The secret to pulled pork is long slow cooking as higher temperatures result in more shrinkage and less moist results.  Ovens do vary, but pulled pork is ready when a fork goes into the end of the meat and the meat just melts away in stringy lusciousness.
  • SLOW COOKER? Reduce the wine to 1 cup and place all the ingredients in the slow cooker and cook on High for 4 to 6 hours, or Low for 9 to 10 hours, until the pork is very tender.  Shred the meat with 2 forks and leave in the cooker for 20 minutes more. If the dish needs thickening, turn cooker to High for 10 minutes, then stir in a cornflour paste of 1 Tbsp cornflour mixed with the 1 Tbsp water and cook for 5 minutes more.
  • EXTRA SAUCE? Our cooking method shown is very simple but the combining of the cooking liquid and extra relish makes for the final thick master touch and provides you with incredible flavour!

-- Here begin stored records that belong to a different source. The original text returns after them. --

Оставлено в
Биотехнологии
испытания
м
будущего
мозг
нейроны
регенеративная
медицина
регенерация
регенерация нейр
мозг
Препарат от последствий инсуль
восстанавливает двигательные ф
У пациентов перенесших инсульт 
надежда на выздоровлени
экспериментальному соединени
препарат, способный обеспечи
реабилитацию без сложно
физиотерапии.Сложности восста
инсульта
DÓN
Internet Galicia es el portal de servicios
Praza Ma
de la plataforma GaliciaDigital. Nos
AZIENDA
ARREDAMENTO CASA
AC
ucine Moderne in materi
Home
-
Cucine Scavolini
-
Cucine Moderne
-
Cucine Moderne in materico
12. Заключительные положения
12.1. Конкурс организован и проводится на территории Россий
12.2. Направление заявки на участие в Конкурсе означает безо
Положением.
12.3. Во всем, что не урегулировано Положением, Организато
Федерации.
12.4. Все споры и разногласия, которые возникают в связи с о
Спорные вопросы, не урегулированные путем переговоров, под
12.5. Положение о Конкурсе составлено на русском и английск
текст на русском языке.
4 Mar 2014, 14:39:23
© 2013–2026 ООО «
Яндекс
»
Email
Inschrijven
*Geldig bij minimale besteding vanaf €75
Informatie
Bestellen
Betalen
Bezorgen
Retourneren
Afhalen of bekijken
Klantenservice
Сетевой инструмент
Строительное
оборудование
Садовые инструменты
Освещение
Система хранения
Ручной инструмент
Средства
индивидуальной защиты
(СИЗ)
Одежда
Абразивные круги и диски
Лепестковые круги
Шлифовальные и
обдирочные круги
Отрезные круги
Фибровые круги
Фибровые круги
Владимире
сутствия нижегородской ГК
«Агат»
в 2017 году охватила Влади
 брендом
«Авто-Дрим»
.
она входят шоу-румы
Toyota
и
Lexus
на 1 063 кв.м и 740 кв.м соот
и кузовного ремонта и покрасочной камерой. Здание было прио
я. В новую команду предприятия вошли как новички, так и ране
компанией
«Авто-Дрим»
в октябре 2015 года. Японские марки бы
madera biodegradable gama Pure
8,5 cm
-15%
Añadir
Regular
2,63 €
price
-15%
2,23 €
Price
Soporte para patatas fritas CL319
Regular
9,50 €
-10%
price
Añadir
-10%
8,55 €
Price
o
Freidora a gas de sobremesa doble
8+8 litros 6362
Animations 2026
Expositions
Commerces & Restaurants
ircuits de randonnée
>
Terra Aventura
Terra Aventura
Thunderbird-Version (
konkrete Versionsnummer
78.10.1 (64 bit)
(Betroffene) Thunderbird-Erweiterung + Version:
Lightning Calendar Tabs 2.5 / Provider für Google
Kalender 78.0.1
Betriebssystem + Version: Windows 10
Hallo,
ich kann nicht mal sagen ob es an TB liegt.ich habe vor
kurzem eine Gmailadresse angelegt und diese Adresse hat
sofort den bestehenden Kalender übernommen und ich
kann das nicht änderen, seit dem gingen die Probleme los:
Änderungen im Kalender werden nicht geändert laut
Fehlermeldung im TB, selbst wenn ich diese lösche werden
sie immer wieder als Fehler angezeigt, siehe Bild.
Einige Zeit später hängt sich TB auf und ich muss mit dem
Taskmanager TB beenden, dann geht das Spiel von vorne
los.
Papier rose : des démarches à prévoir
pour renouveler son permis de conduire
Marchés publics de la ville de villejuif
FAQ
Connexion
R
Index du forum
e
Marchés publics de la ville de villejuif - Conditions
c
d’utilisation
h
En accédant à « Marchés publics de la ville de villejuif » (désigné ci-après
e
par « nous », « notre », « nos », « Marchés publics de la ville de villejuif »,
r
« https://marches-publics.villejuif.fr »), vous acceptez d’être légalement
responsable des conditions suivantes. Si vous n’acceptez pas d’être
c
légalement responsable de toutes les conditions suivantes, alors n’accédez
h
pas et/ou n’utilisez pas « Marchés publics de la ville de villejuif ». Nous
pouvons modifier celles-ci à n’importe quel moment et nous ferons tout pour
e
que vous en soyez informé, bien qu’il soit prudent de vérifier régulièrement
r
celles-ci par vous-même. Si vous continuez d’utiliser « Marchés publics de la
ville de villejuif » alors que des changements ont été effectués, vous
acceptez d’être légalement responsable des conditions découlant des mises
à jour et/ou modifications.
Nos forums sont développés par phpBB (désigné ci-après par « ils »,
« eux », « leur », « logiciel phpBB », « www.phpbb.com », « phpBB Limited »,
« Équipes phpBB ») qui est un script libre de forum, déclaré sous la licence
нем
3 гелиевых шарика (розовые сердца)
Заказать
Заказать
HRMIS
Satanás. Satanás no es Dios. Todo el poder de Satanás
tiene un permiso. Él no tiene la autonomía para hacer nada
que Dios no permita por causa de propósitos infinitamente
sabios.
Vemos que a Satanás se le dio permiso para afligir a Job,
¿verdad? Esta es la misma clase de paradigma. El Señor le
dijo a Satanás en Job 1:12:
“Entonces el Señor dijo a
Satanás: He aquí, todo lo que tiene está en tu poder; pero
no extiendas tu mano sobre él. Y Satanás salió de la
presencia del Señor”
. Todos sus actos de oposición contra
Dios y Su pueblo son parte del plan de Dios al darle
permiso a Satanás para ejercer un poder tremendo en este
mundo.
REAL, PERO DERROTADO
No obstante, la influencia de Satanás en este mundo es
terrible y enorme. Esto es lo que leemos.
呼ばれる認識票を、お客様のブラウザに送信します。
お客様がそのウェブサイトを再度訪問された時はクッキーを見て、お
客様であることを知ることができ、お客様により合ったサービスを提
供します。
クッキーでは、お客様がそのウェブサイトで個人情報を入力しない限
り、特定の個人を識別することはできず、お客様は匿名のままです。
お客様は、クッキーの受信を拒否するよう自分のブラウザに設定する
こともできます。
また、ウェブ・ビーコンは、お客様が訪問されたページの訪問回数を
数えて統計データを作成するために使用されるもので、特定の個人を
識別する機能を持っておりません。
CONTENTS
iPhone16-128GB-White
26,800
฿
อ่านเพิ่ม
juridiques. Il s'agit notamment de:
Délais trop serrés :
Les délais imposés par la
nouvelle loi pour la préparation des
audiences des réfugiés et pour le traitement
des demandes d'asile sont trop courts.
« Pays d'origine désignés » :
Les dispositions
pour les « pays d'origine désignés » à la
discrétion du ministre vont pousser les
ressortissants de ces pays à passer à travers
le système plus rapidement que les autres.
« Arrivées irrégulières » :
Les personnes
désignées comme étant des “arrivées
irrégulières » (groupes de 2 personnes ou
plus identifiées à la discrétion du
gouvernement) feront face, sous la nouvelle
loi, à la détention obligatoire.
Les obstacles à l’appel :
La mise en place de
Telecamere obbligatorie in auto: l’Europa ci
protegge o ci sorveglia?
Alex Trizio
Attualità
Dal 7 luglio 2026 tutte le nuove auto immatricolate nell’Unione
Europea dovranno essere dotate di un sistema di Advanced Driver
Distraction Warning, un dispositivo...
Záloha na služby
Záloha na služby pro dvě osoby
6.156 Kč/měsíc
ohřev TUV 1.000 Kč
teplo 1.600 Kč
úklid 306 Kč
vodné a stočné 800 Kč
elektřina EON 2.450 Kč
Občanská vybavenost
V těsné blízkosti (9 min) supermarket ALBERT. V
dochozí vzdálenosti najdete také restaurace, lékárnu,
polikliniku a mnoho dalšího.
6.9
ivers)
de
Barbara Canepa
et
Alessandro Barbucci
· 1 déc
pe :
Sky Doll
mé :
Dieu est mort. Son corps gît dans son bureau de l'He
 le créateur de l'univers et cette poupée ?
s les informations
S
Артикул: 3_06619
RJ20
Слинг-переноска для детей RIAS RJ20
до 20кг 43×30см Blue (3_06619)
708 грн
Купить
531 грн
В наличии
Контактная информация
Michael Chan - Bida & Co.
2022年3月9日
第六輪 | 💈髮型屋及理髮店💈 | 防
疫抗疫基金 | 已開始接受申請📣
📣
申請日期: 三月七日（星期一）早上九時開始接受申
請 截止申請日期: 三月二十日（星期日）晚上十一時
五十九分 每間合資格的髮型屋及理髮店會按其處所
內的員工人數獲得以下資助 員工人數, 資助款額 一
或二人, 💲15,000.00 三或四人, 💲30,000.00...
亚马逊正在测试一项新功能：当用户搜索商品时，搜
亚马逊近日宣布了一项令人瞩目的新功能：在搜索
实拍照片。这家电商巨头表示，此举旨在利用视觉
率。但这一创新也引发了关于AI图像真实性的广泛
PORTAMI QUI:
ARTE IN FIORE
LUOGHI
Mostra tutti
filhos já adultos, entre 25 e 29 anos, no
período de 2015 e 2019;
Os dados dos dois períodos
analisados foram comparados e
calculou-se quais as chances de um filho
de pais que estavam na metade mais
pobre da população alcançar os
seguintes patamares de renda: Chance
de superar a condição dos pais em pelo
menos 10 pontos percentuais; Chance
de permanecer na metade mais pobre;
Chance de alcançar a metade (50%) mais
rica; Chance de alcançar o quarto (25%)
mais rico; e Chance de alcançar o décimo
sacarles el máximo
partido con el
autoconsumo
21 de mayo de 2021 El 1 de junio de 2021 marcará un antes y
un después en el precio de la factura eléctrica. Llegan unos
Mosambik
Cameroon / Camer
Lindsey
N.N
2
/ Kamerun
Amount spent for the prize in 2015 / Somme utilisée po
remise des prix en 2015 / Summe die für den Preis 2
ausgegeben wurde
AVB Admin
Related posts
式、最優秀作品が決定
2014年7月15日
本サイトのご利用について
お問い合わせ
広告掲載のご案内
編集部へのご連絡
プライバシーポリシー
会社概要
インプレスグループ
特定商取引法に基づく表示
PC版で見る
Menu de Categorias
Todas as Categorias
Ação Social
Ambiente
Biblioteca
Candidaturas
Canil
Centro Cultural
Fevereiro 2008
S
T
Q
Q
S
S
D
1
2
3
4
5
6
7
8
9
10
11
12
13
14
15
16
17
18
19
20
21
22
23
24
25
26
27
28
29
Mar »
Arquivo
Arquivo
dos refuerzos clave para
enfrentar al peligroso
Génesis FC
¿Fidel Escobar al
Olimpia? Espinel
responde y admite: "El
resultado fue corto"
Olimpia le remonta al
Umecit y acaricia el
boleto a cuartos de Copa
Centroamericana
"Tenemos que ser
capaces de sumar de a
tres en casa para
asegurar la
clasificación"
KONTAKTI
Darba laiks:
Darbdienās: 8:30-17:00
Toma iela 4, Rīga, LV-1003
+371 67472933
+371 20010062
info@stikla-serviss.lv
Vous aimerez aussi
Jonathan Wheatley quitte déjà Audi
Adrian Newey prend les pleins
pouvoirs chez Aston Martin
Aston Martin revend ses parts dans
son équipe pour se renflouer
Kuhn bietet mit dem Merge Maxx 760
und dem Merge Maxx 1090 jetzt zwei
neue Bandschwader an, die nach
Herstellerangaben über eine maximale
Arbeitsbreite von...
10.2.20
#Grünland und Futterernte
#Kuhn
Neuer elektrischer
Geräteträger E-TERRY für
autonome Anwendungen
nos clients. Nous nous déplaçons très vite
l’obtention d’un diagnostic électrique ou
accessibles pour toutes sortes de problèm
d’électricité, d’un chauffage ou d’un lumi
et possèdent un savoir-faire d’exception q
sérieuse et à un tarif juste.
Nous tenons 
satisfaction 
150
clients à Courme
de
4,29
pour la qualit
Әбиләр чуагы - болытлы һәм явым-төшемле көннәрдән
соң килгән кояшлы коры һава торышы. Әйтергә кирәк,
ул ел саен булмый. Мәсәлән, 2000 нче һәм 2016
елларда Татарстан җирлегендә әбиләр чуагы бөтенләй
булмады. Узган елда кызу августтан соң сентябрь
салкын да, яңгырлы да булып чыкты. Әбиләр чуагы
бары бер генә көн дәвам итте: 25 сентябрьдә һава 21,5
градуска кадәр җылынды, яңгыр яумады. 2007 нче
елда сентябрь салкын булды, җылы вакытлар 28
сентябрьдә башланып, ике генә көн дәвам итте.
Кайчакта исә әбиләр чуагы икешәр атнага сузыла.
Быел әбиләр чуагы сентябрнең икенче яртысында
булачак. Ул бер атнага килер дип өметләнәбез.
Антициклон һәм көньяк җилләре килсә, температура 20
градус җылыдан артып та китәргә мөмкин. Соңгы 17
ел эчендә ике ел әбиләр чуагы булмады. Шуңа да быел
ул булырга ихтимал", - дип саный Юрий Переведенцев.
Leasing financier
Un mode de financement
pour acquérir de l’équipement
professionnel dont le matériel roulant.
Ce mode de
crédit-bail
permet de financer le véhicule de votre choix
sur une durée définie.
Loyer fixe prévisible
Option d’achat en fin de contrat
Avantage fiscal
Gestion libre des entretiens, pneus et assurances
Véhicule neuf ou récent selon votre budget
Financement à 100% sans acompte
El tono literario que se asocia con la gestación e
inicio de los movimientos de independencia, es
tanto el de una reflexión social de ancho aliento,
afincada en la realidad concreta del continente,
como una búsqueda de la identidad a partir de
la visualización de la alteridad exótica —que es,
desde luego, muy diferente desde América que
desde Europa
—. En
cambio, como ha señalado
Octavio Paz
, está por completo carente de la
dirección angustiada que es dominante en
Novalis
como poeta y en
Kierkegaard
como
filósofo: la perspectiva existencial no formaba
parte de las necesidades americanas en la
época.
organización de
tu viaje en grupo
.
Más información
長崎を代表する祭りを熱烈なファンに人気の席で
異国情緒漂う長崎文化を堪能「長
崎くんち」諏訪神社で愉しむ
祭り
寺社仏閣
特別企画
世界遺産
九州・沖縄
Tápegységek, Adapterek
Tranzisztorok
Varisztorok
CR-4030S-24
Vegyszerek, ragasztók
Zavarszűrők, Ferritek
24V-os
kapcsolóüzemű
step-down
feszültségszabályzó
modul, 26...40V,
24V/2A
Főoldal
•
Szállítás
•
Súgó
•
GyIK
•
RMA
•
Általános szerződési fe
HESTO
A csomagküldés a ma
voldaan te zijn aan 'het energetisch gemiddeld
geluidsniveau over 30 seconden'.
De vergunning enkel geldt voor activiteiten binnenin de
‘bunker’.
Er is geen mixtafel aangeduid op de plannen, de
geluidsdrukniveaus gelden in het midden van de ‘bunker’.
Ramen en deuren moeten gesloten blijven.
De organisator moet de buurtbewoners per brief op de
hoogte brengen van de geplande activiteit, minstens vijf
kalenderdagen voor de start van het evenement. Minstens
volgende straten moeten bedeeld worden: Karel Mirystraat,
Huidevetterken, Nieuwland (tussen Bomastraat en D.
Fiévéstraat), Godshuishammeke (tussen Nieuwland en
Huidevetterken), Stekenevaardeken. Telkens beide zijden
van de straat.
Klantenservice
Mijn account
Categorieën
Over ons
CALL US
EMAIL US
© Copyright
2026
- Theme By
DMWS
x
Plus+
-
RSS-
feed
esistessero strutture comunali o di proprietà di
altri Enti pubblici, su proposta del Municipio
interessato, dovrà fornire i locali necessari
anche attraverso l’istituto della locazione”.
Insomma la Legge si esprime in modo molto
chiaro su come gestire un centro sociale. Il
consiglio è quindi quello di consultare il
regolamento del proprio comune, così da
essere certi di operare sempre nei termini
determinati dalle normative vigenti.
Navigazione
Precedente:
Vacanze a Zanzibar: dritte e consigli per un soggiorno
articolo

Simply pour some liquid from the hot pork into a saucepan, add generous dollops of relish and heat and simmer for desired consistency and this can be added to the shredded pork or served on the side to complete the pulled pork experience!



  1. Preheat oven to 150°C (130°C fan-forced).
  2. Line a large roasting dish with baking paper.
  3. In a bowl, mix Tomato Relish with the wine.
  4. Place pork shoulder flat on the paper-lined tray and pour over the sauce. Cover the dish with foil and cook for for 4-6 hours. Check after 4 hours, adding any liquid (water) if necessary.
  5. When the pork breaks away easily with fork movement, discard any fat or skin.
  6. If you're not using straight away, transfer meat to an airtight container but allow to cool to room temperature before placing the lid on and store in the fridge.
  7. To reheat, simply place in an oven-safe dish and heat covered in the oven for 15 minutes.